Assange inculpé : le regrettable silence des journalistes
NDLR: Ceci est un article de Félix Tréguer, chargé des affaires institutionnelles et juridiques de La Quadrature du Net, extrait de son (excellent) site We The Net. L’article est sous licence Creative Commons BY. Vous pouvez également le consulter à la source > http://www.wethenet.eu/2012/03/assange-inculpe-le-regrettable-silence-des-journalistes.
Bonne lecture !
Le « Grand Jury » mis en place l’an dernier par le ministère de la Justice américain, suite à la révélation des câbles diplomatiques par WikiLeaks, aurait bel et bien inculpé Julian Assange, sur le terrain de l’espionnage1. C’est là l’une des révélations majeures contenues dans les e-mails de la société de renseignement privée Stratfor, publiés cette semaine par WikiLeaks.
Presse traditionnelle vs. Julian Assange
Cette nouvelle particulièrement inquiétante pour la liberté de la presse et la transparence de nos démocraties reste pourtant négligée. Tout se passe comme si les grands médias traditionnels ne mesuraient pas réellement l’importance de ce qui si joue. Et il en va de même du côté des ONG défendant la liberté de la presse : ni l’ACLU, ni le Comité de Protection des Journalistes, ni Reporters Sans Frontières ne se sont émus de la nouvelle, que le ministère de la Justice américain – tout en se refusant à la confirmer – ne dément pas.

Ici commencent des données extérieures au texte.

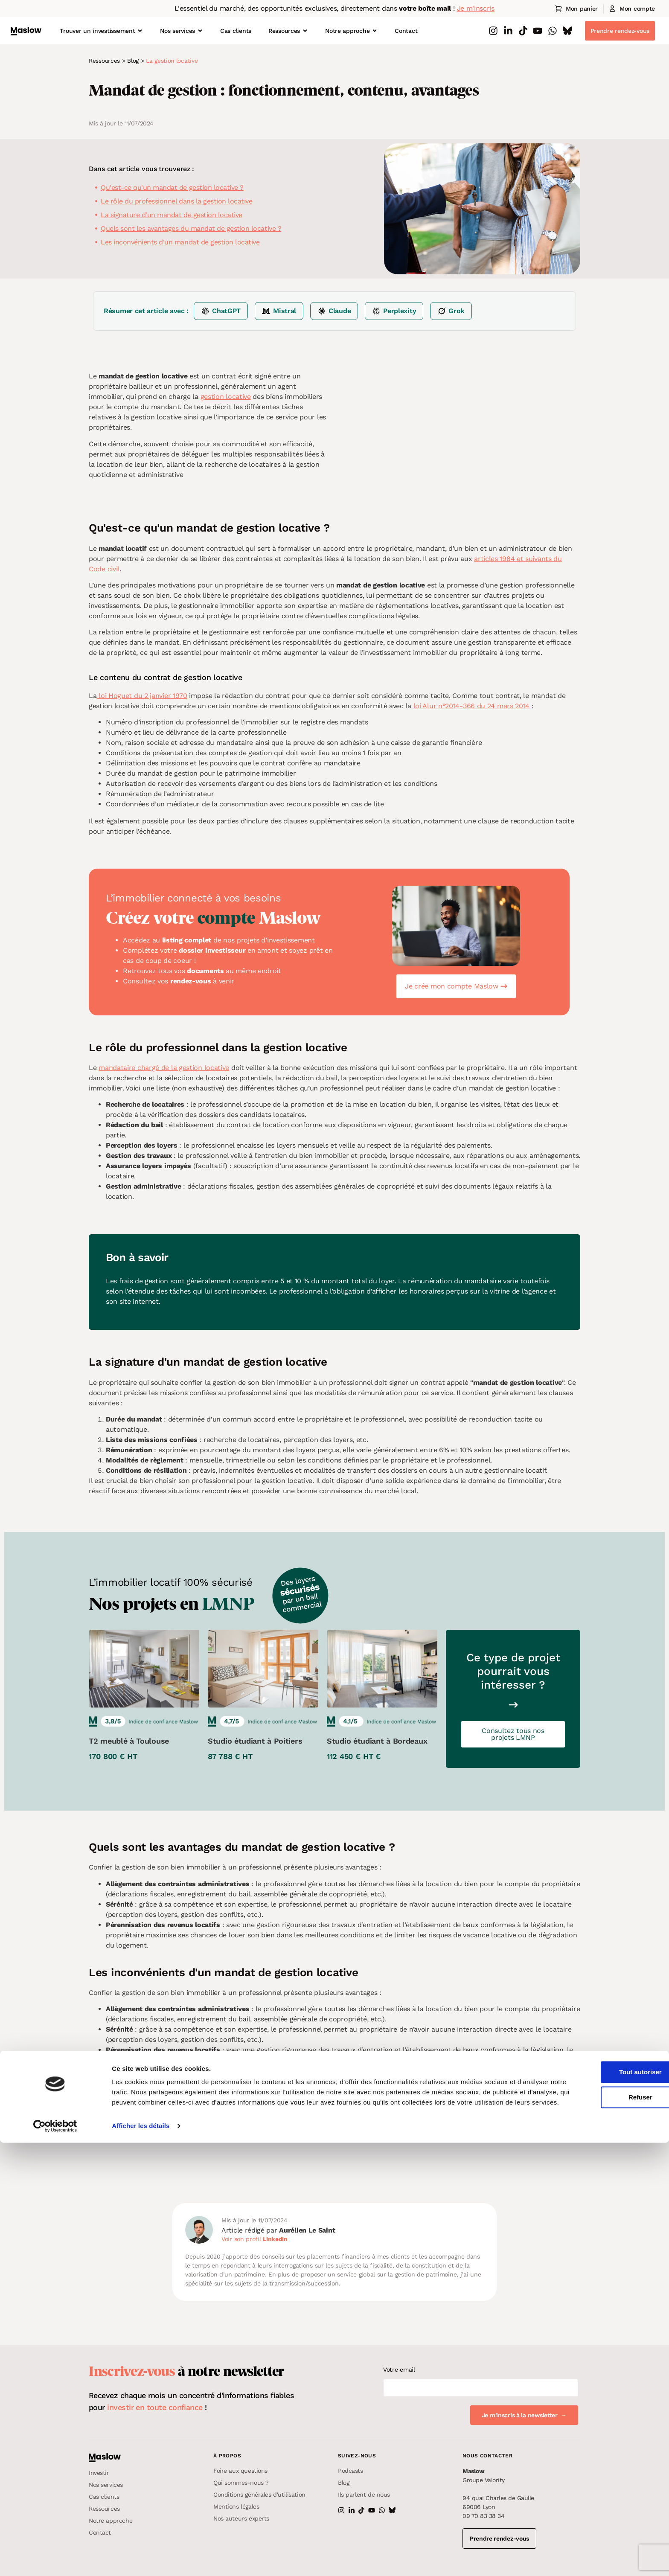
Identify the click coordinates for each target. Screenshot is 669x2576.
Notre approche (351, 30)
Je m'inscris (475, 8)
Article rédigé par (278, 2230)
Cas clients (235, 30)
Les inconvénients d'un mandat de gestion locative (180, 242)
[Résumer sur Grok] (451, 311)
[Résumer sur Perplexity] (394, 311)
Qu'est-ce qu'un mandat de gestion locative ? (172, 187)
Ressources (288, 30)
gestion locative (226, 397)
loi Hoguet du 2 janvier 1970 (141, 696)
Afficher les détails (140, 2559)
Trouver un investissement (101, 30)
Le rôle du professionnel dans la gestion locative (176, 201)
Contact (406, 30)
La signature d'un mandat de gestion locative (171, 215)
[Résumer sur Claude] (334, 311)
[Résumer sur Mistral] (279, 311)
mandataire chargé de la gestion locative (164, 1068)
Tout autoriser (597, 2495)
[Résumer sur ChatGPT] (221, 311)
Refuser (598, 2520)
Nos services (181, 30)
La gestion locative (172, 60)
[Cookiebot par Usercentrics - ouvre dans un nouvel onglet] (55, 2559)
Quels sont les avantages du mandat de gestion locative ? (191, 228)
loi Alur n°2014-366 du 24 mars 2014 (471, 706)
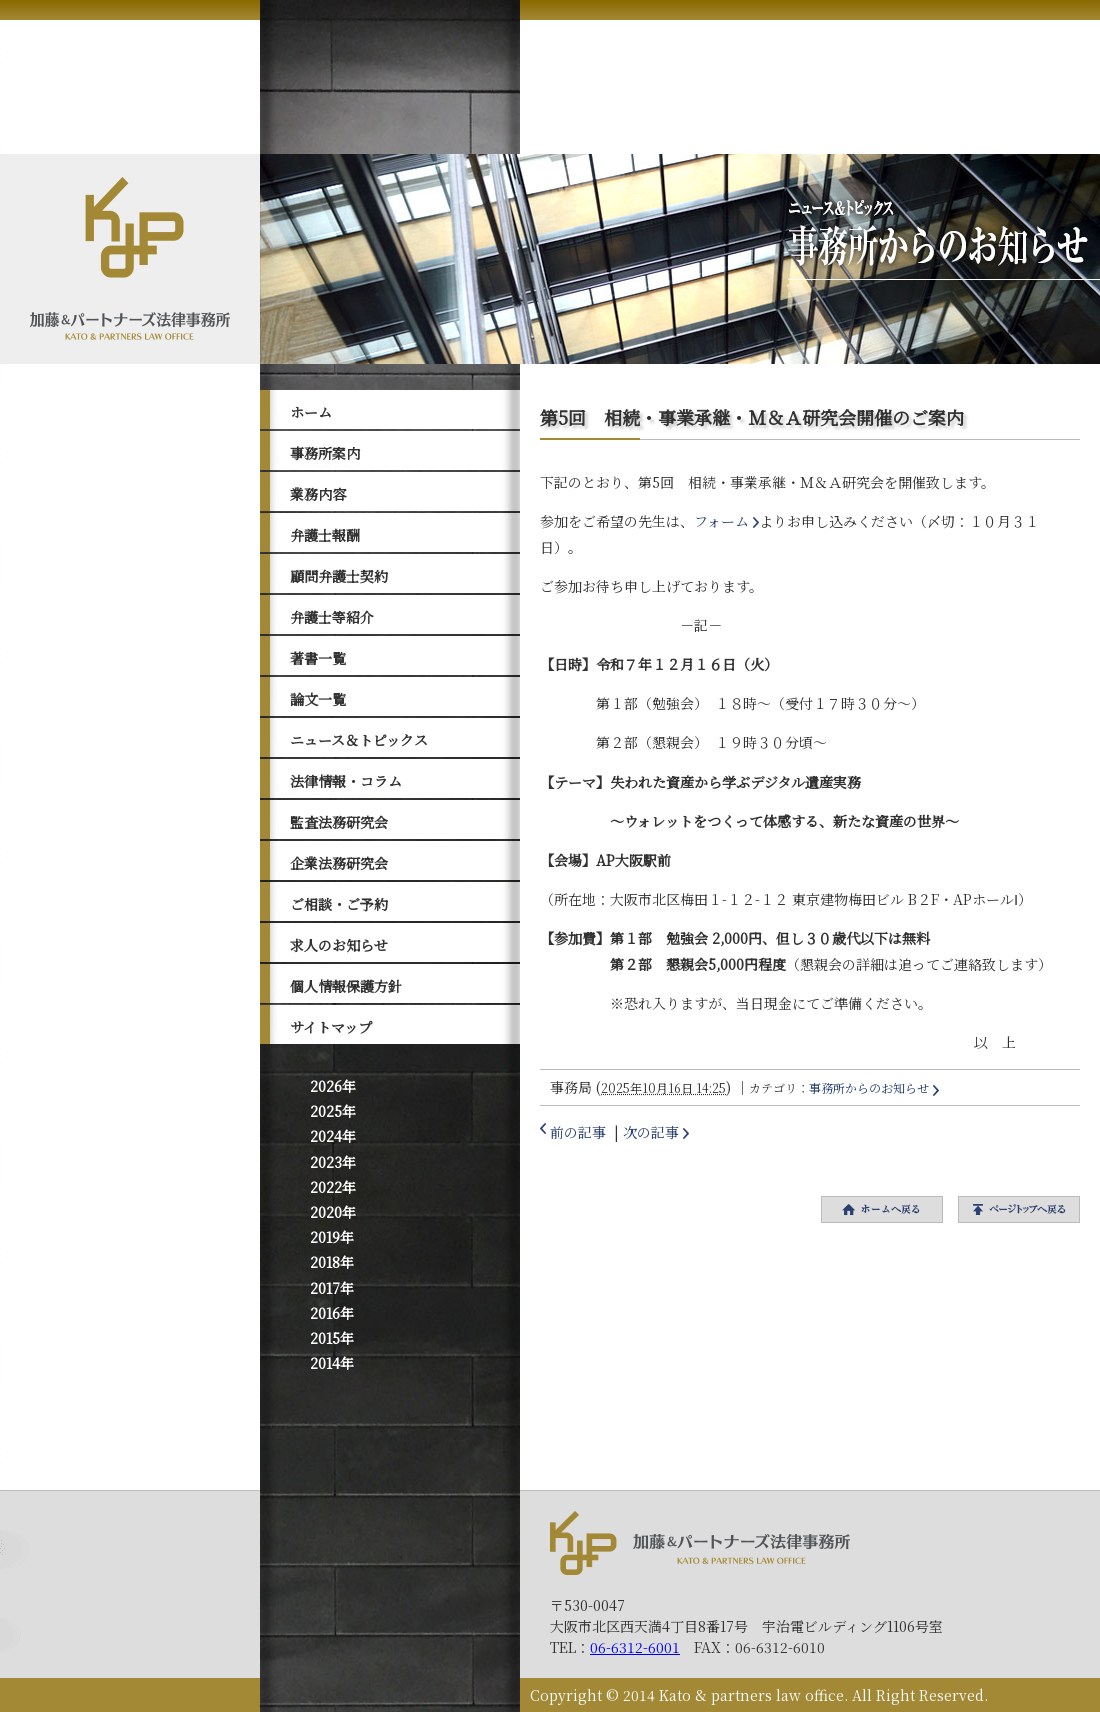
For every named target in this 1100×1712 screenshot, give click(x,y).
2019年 (332, 1237)
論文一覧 (318, 699)
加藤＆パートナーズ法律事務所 (700, 1542)
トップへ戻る (1019, 1209)
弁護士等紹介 (332, 617)
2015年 (332, 1338)
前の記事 (578, 1132)
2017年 (332, 1288)
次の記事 (651, 1132)
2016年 (332, 1313)
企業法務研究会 (339, 863)
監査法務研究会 (339, 822)
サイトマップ (331, 1027)
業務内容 (318, 494)
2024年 (333, 1136)
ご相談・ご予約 (339, 904)
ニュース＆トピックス (359, 740)
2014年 (332, 1363)
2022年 (333, 1187)
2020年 (333, 1212)
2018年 (332, 1262)
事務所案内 (325, 453)
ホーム (311, 412)
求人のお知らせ (339, 945)
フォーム (721, 521)
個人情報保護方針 (346, 986)
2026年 (333, 1086)
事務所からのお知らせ (869, 1087)
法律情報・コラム (346, 781)
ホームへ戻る (882, 1209)
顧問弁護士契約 (339, 576)
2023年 (333, 1162)
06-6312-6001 (635, 1647)
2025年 (333, 1111)
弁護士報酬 (325, 535)
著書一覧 (318, 658)
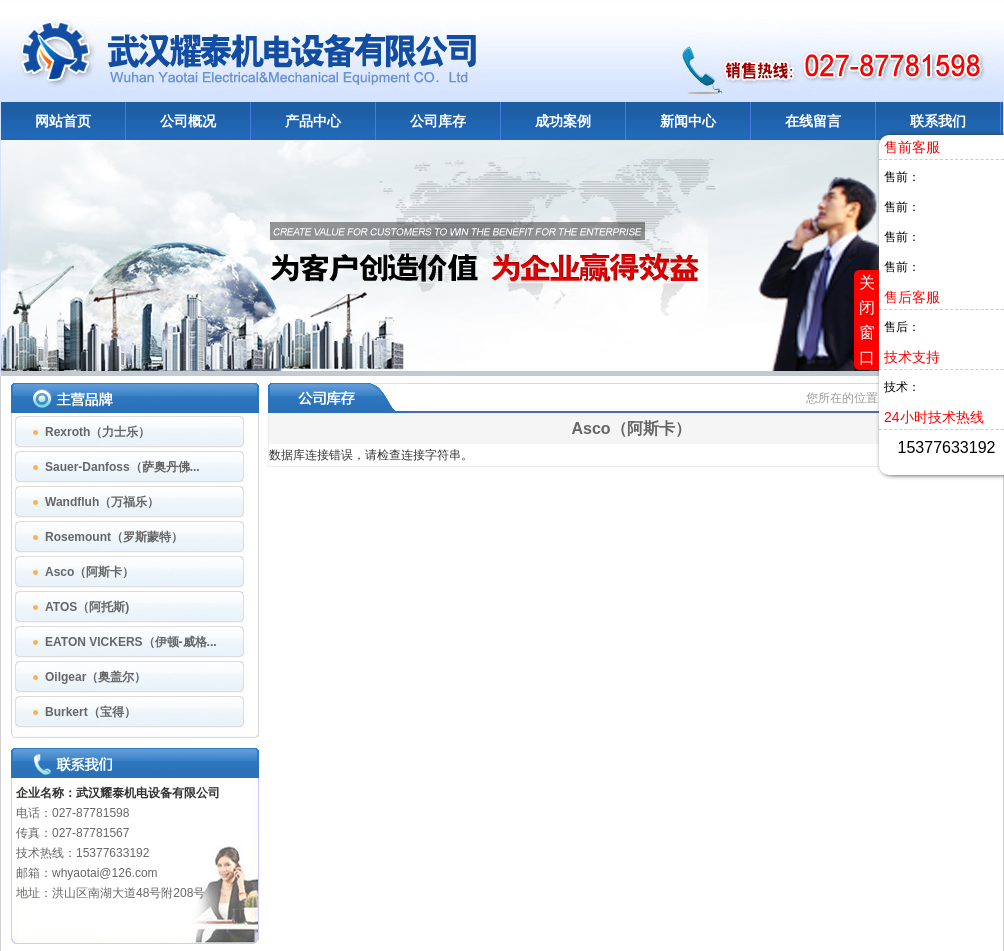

Comme si l’entreprise de diabolisation du fondateur de WikiLeaks avait fonctionné. Comme si les efforts de distanciation d’une partie de la « grande presse internationale » qui a collaboré avec WikiLeaks (le New York Times et le Guardian en particulier) avaient réussi. Depuis plusieurs mois en effet, ces derniers n’ont eu cesse d’expliquer que WikiLeaks ne mène pas un travail journalistique, et de décrire Assange comme un homme à l’éthique douteuse, un idéologue buté et viscéralement hostile aux États-Unis. Les choses ont encore empiré lorsque, en août 2011, WikiLeaks a pris la décision de publier l’intégralité des câbles diplomatiques, sans vérifier au préalable leur contenu. Assange est alors tombé en disgrâce aux yeux de nombreux journalistes qui le soutenaient encore, et ce alors même que, dans cette affaire, le Guardian est au moins aussi responsable que WikiLeaks.
Ce divorce croissant entre les journalistes professionnels et Assange ne serait pas inquiétant s’il n’influait pas sur la manière dont nos sociétés se représentent WikiLeaks, et avec WikiLeaks les autres « sonneurs d’alerte » actifs sur Internet. Car à partir du moment où l’on admet que Assange et ses collaborateurs ne font pas partie du « club du journalisme officiel », il devient alors bien plus aisé d’admettre qu’ils puissent ne pas bénéficier des protections de la presse, et donc de justifier des poursuites pour espionnage. Et pourtant…
En droit américain, « WikiLeaks is (a form of) journalism »
Dans un article publié dans la Harvard Civil rights-Civil Liberties Law Review2, le professeur de droit et grand penseur de la société en reseau Yochai Benkler le montre de manière magistrale : le Premier amendement à la Constitution américaine – qui consacre la liberté de la presse – protège Assange au même titre qu’elle protège le directeur de publication du New York Times. Le fait d’être un journaliste professionnel rattaché à un groupe de presse ne change rien à l’analyse. Ce n’est pas le mode organisationnel ou la méthode qui intéressent le juge américain, mais bien l’intention de l’auteur ou de l’éditeur qui souhaite porter à la connaissance du public des informations d’intérêt général. La jurisprudence citée par Benkler est limpide. Dans l’affaire Von Bulow v. Von Bulow, une Cour d’appel fédérale indique ainsi :
“The individual claiming the privilege must demonstrate (…) the intent to use material–sought, gathered or received–to disseminate information to the public and that such intent existed at the inception of the newsgathering process (…).” “The informative function asserted by representatives of the organized press (…) is also performed by lecturers, political pollsters, novelists, academic researchers, and dramatists.”
Les journalistes professionnels n’ont donc aucun monopole en la matière. Dans l’affaire In re Madden, une autre Cour d’appel fédérale abonde dans le même sens :
“We hold that individuals are journalists when engaged in investigative reporting, gathering news, and have the intent at the beginning of the news-gathering process to disseminate this information to the public.”
Or, il n’y a aucun doute sur le fait que le but de WikiLeaks est bien de collecter de l’information en vue d’informer le public sur des sujets d’intérêt général. Certes, WikiLeaks le fait dans un but militant, en œuvrant ouvertement pour la transparence, mais les motivations politiques ou commerciales qui président au travail journalistique ne rentrent pas en compte dans l’analyse juridique.